Figure 1—figure supplement 1.. Plasmids used in this study.

Scheme depicting the six plasmids used in this study. Antibiotic resistance genes are labeled and highlighted in yellow. Accession numbers are as follows: pKAZ3 (MT720905), pOXA-48_K8 (MT441554), pCF12 (MT720906), pCEMR (MT720903), pKP-1144 (MT720902), pKA2Q (MT720904). pOXA-48_K8 is a pOXA-48-like plasmid that shares a 100% coverage and >99% identity with the first described pOXA-48 plasmid (Poirel et al., 2012). For simplicity, we refer to this plasmid as pOXA-48 throughout the text. Plasmids are not drawn to scale.

Figure 1—figure supplement 2.. Analysis of bacterial growth curves.
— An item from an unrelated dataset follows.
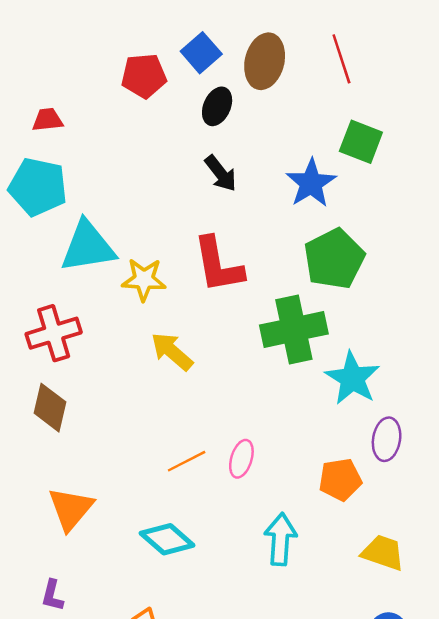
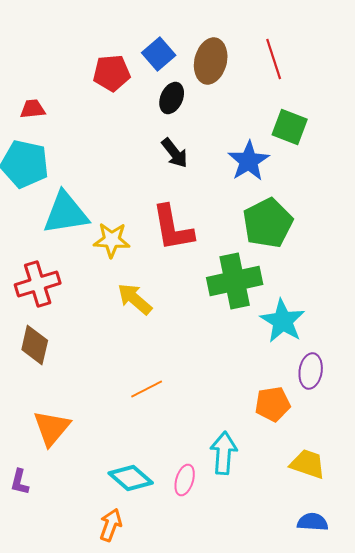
pink ellipse: (241, 459) -> (185, 480), moved
cyan diamond: (167, 539) -> (131, 478), moved
purple L-shape: (52, 595) -> (20, 482), moved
Comparison of the relative area under the growth curve of MG1655 (gray lines) and its plasmid-carrying derivatives (red) under different antibiotic concentrations. Each data point corresponds to the mean of 6–12 biological replicates and error bars correspond to the standard error of the mean. Individual data points are also represented. Vertical lines indicate MIC values for plasmid-bearers (red dashed line) and plasmid-free strains (gray dashed line). MIC values that would lie outside plot ranges are omitted. p-Values are provided for the significantly different comparisons (ANOVA effect of ‘plasmid x antibiotic concentration’ interaction; ANOVA results are shown in Supplementary file 1B). AZI: azithromycin, COL: colistin, GM: gentamycin, KM: kanamycin, TET: tetracycline. Files accompanying this manuscript.

Figure 2.. Phylogeny and collateral sensitivity profiles of E. coli clinical isolates.
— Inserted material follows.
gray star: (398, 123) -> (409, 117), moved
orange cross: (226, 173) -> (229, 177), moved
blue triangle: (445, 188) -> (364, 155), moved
(A) Phylogenetic tree of E. coli species, highlighting the strains used in this study and their sequence types (ST). Colors within tree branches represent different STs. The tree depicts the phylogenetic relationships of 1344 representative E. coli genomes obtained from NCBI. (B) Representation of the inhibition halo diameters, in mm, obtained from disk-diffusion antibiograms of clinical isolates and their transconjugants carrying pOXA-48. Horizontal lines inside boxes indicate median values, upper and lower hinges correspond to the 25th and 75th percentiles, and whiskers extend to observations within 1.5 times the interquartile range. Individual data points are also represented (6–12 replicates, jittered to facilitate data visualization). Asterisks denote statistically significant differences (t-test with Welch’s correction p<0.035 in all cases).
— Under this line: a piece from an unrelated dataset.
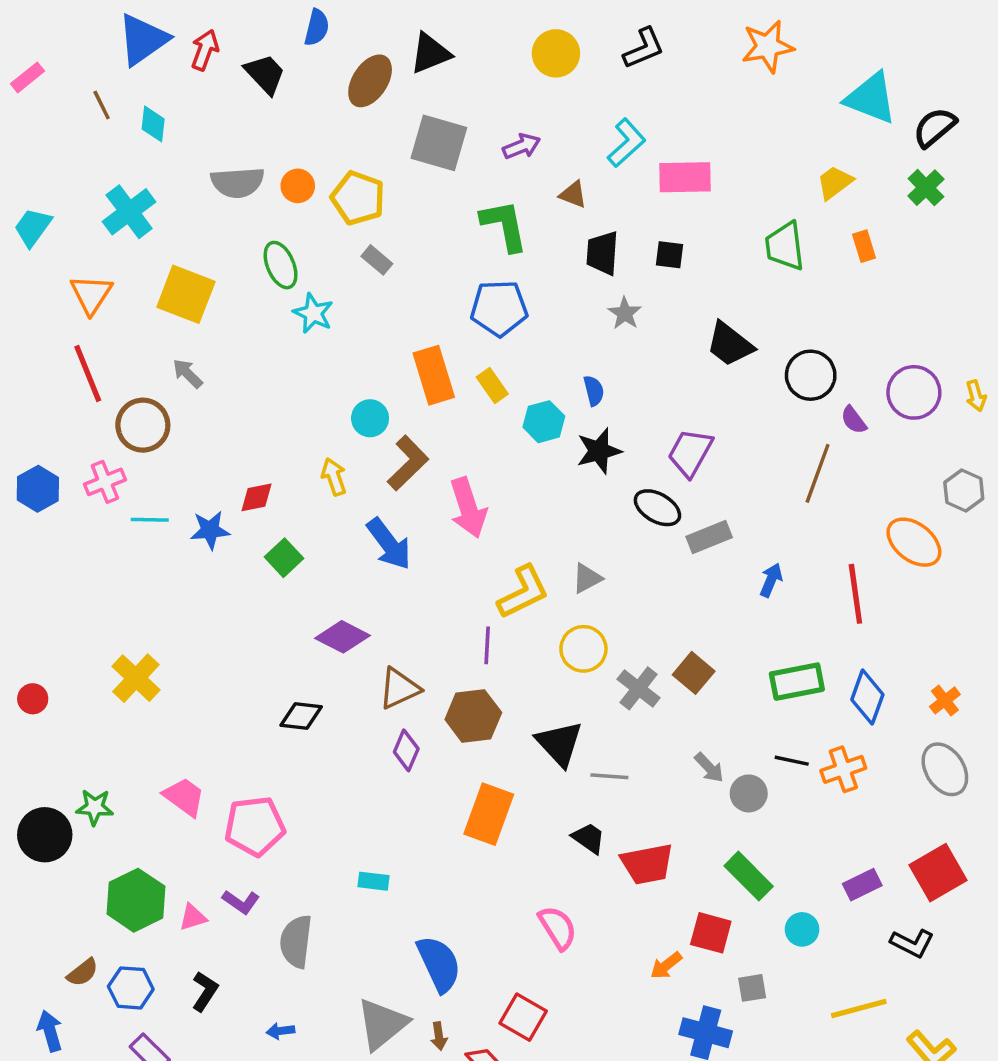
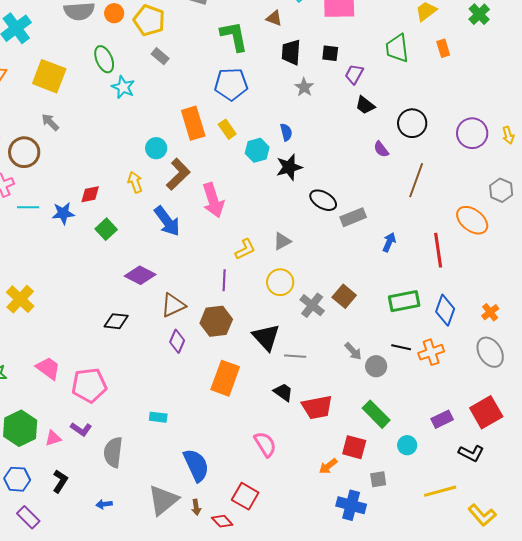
black trapezoid: (730, 344) -> (365, 105), size x0.7
purple semicircle: (854, 420) -> (381, 149), moved
purple trapezoid: (690, 453) -> (354, 74), moved, size x0.7
yellow L-shape: (523, 592) -> (245, 249), size x0.7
Figure 3.. Plasmid-mediated CS can be exploited to preferentially kill plasmid-carrying bacteria.

Survival curves of plasmid-free (gray solid lines) and plasmid-carrying (red dashed lines) bacterial populations in response to constant or sequential antibiotic treatments. Plasmid-free or plasmid-carrying bacterial populations were cultured separately for 2 days with either constant antibiotic exposure or with a change of antibiotic after the first day; treatments are specified by the background colors in each panel. Log-rank test p-values assessing statistically different survival curves are shown. n.s. non-significant. For strains Ec10, Ec18, Ec21, and Ec25 n = 24; for MG1665 n = 48. AZI, azithromycin; COL, colistin.